With a 23-20 upset of the Los Angeles Rams at SoFi Stadium in Inglewood, California, the Jets (1-13) relinquished their front-runner position for the No. 1 overall pick in the 2021 NFL draft. In a decades-long search for a franchise quarterback, they might have blown their shot at Clemson star Trevor Lawrence, the presumptive top pick.
“Hey, our job is to try to go out and win every week,” embattled coach Adam Gase said, dismissing the narrative that a loss would’ve been more beneficial to the franchise.
By pulling off the most improbable win of the 2020 NFL season, and one of the biggest upsets in team history, the Jets fell behind the Jacksonville Jaguars in the race for No. 1. They have the same record, but the Jaguars clinched the tiebreaker, according to ESPN research. The tiebreaker is based on strength of schedule, and the Jaguars have played a significantly weaker schedule than the Jets.
That didn’t dampen the Jets’ postgame celebration.
“It’s an amazing feeling,” said quarterback Sam Darnold, the player who could be most impacted by the Jets’ draft position.
The Jets snapped a 13-game losing streak, the longest in franchise history, and eliminated the possibility of becoming the third team in NFL history to finish 0-16.
“It’s been too long for us to even remember what a win feels like almost,” a relieved Gase said.
It was a crushing loss to the Rams (9-5), who missed a chance to clinch a playoff berth and fell out of first place in the NFC West. Coach Sean McVay called it a “very humbling” defeat, adding, “This loss will demoralize us only as much as we allow it to. It’s going to be embarrassing, sick to your stomach about it.”
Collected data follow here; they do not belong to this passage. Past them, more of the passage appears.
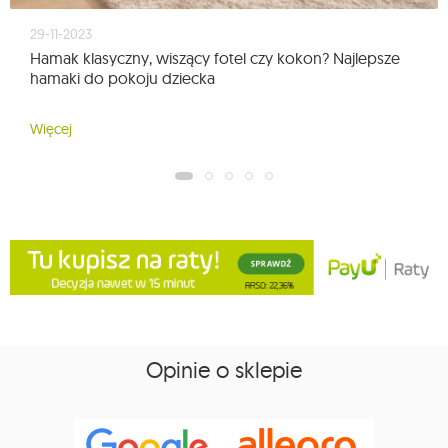
29-11-2023
Hamak klasyczny, wiszący fotel czy kokon? Najlepsze
hamaki do pokoju dziecka
Więcej
Opinie o sklepie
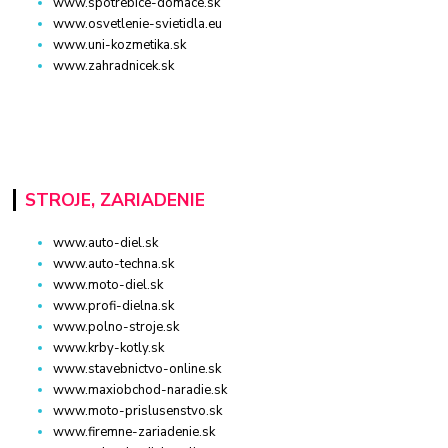
www.spotrebice-domace.sk
www.osvetlenie-svietidla.eu
www.uni-kozmetika.sk
www.zahradnicek.sk
STROJE, ZARIADENIE
www.auto-diel.sk
www.auto-techna.sk
www.moto-diel.sk
www.profi-dielna.sk
www.polno-stroje.sk
www.krby-kotly.sk
www.stavebnictvo-online.sk
www.maxiobchod-naradie.sk
www.moto-prislusenstvo.sk
www.firemne-zariadenie.sk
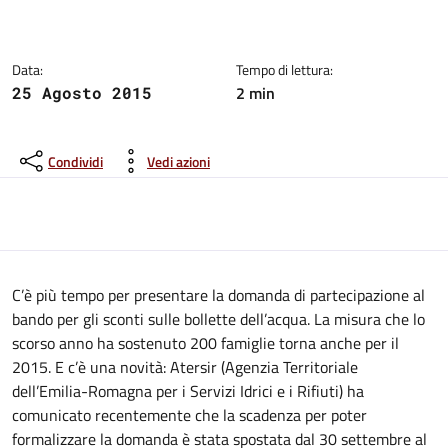
Dettagli del comunicato:
Data:
Tempo di lettura:
2 min
25 Agosto 2015
Condividi
Vedi azioni
C’è più tempo per presentare la domanda di partecipazione al
bando per gli sconti sulle bollette dell’acqua. La misura che lo
scorso anno ha sostenuto 200 famiglie torna anche per il
2015. E c’è una novità: Atersir (Agenzia Territoriale
dell’Emilia-Romagna per i Servizi Idrici e i Rifiuti) ha
comunicato recentemente che la scadenza per poter
formalizzare la domanda è stata spostata dal 30 settembre al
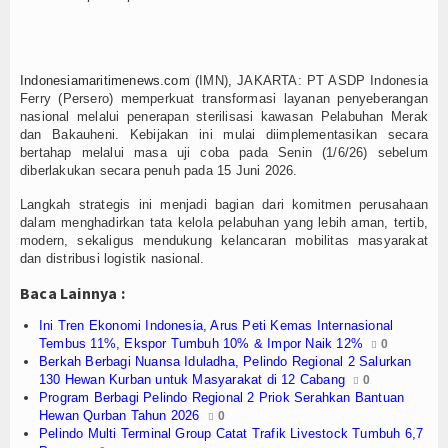
Olahraga
Perhubungan
Indonesiamaritimenews.com
(IMN), JAKARTA: PT ASDP Indonesia
Religi
Ferry (Persero) memperkuat transformasi layanan penyeberangan
nasional melalui penerapan sterilisasi kawasan Pelabuhan Merak
Opini
dan Bakauheni. Kebijakan ini mulai diimplementasikan secara
bertahap melalui masa uji coba pada Senin (1/6/26) sebelum
diberlakukan secara penuh pada 15 Juni 2026.
Pelabuhan
Langkah strategis ini menjadi bagian dari komitmen perusahaan
Politik
dalam menghadirkan tata kelola pelabuhan yang lebih aman, tertib,
modern, sekaligus mendukung kelancaran mobilitas masyarakat
dan distribusi logistik nasional.
Seni & Budaya
Baca Lainnya :
Sorot
Ini Tren Ekonomi Indonesia, Arus Peti Kemas Internasional
Tembus 11%, Ekspor Tumbuh 10% & Impor Naik 12%
0
Tauziah
Berkah Berbagi Nuansa Iduladha, Pelindo Regional 2 Salurkan
130 Hewan Kurban untuk Masyarakat di 12 Cabang
0
Tokoh
Program Berbagi Pelindo Regional 2 Priok Serahkan Bantuan
Hewan Qurban Tahun 2026
0
Wisata
Pelindo Multi Terminal Group Catat Trafik Livestock Tumbuh 6,7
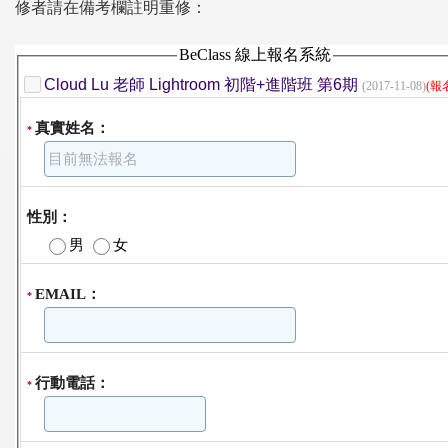
修者請在備考欄註明重修：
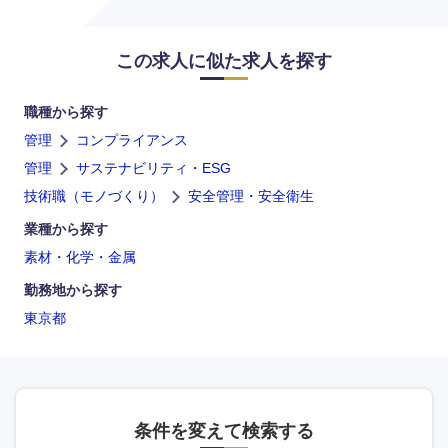
鹿児島県
沖縄県
この求人に似た求人を探す
職種から探す
管理
コンプライアンス
管理
サステナビリティ・ESG
技術職（モノづくり）
安全管理・安全衛生
業種から探す
素材・化学・金属
勤務地から探す
東京都
条件を変えて検索する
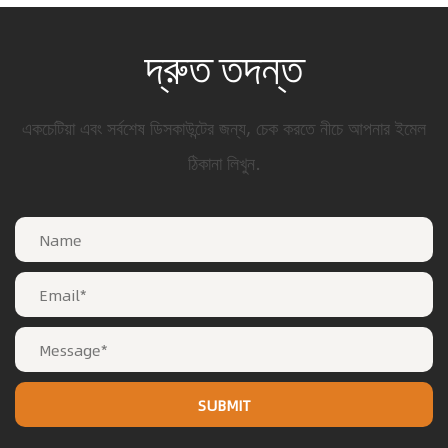
দ্রুত তদন্ত
একচেটিয়া এবং সর্বশেষ ডিসকাউন্টের জন্য, চেক করতে নীচে আপনার ইমেল
ঠিকানা লিখুন.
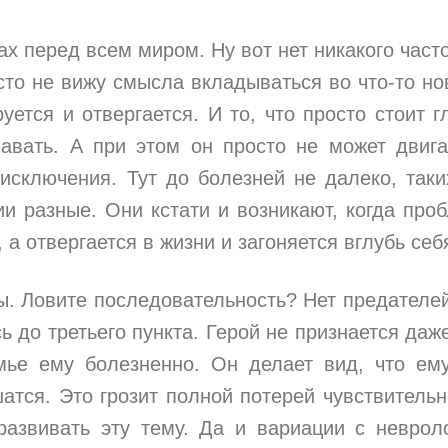
ах перед всем миром. Ну вот нет никакого част
сто не вижу смысла вкладываться во что-то но
ется и отвергается. И то, что просто стоит г
авать. А при этом он просто не может двига
исключения. Тут до болезней не далеко, таки
и разные. Они кстати и возникают, когда про
а отвергается в жизни и загоняется вглубь себ
ы. Ловите последовательность? Нет предателей
ь до третьего пункта. Герой не признается даж
мье ему болезненно. Он делает вид, что ем
атся. Это грозит полной потерей чувствительн
азвивать эту тему. Да и вариации с неврол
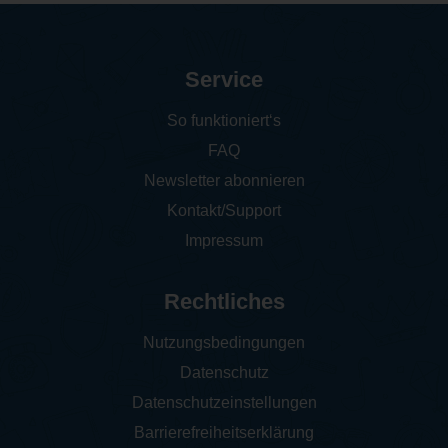
Service
So funktioniert‘s
FAQ
Newsletter abonnieren
Kontakt/Support
Impressum
Rechtliches
Nutzungsbedingungen
Datenschutz
Datenschutzeinstellungen
Barrierefreiheitserklärung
McVay called Gase the other day at 7:15 a.m. ET to compliment his counterpart on his team’s tenacity, in spite of its 0-13 start. It’s unusual for opposing coaches to talk during the run-up to a game, but McVay wanted to share that sentiment with Gase after watching Jets tape.
“I’m sitting there going, ‘I can’t believe he’s at the office already,’ because it’s 4:15 [in Los Angeles],” Gase said. “I was going to answer it, just because I knew he was up and wanted to say something.”
The Jets showed mental toughness as they nearly blew a 20-3 lead, protecting a three-point advantage in the final five minutes with a touchdown-saving tackle by punter Braden Mann, a fourth-down pass breakup by safety Marcus Maye and a game-clinching catch by running back Frank Gore with 2:20 play.
Gore, 37, who lamented a few weeks ago that he didn’t want to end his legendary career with an 0-16 season, was beaming after the game.
“I’ve had tough years and this has been a tough one,” said Gore, the third-leading rusher in NFL history. “One thing I can say: I never went 0-16.”
How stunning was the upset? A week earlier, the Jets suffered the most lopsided loss of the Gase era — 40-3 against the Seattle Seahawks. The Jets went off as 17-point underdogs against the Rams. It tied for the second-largest upset win for them in the Super Bowl era; the only one larger was Super Bowl III in 1969, when the Jets stunned the Baltimore Colts as 18-point underdogs.
This marked the third consecutive season an underdog of 17 points or more has won outright. From 1978 to 2017, there had been only three such upsets, according to ESPN Stats & Information.
For weeks, the Jets’ fan base has been buzzing about the prospect of drafting Lawrence, regarded by talent evaluators as a generational prospect.
“It doesn’t affect us,” Darnold said of the speculation.